*Assigned task*.
Count up the lines below containing the word "totalLength", and give the result with no other words.

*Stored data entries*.

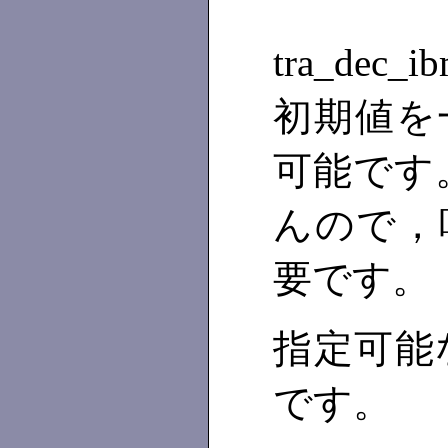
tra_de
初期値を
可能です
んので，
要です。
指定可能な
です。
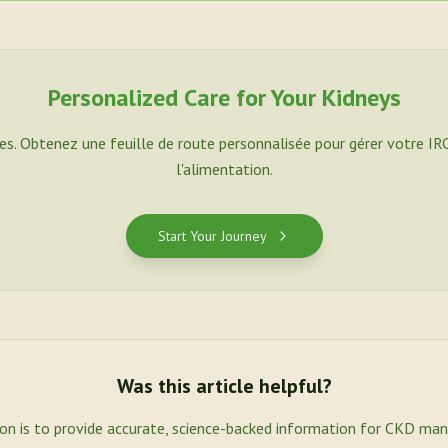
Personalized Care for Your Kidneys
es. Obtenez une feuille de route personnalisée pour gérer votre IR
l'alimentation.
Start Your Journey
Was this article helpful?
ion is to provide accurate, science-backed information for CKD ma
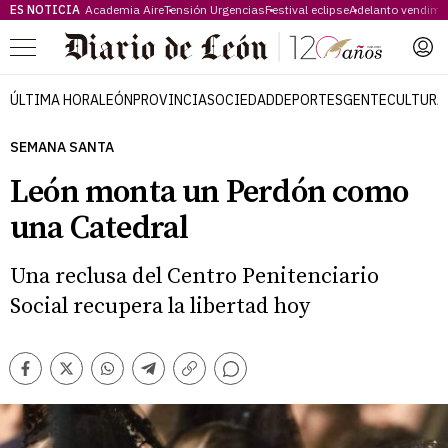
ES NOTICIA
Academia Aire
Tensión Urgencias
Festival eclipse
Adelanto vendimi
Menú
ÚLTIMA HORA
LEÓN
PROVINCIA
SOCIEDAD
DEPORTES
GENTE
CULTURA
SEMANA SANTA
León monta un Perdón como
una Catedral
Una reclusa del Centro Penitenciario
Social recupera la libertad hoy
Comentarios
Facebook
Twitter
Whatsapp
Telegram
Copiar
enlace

* * *

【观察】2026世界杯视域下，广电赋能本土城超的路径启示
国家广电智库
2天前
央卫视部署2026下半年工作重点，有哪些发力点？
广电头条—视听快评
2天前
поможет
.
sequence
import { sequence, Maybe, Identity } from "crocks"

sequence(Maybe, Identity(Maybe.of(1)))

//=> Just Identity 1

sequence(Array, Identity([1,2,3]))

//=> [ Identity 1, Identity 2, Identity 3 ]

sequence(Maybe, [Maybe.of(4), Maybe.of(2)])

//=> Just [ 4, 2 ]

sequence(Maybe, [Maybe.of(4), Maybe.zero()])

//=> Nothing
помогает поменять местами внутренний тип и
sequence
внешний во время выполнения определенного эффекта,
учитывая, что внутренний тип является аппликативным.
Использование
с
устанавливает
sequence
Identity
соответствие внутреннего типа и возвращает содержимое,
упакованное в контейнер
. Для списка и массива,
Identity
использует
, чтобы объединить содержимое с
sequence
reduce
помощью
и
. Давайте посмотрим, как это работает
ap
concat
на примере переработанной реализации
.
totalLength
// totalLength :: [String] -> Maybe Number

--

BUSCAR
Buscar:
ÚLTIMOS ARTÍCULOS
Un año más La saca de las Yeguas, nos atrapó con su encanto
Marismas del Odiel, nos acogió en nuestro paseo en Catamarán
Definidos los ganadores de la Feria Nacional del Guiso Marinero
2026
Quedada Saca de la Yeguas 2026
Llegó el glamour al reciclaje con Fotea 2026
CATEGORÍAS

*Exercise response*.
2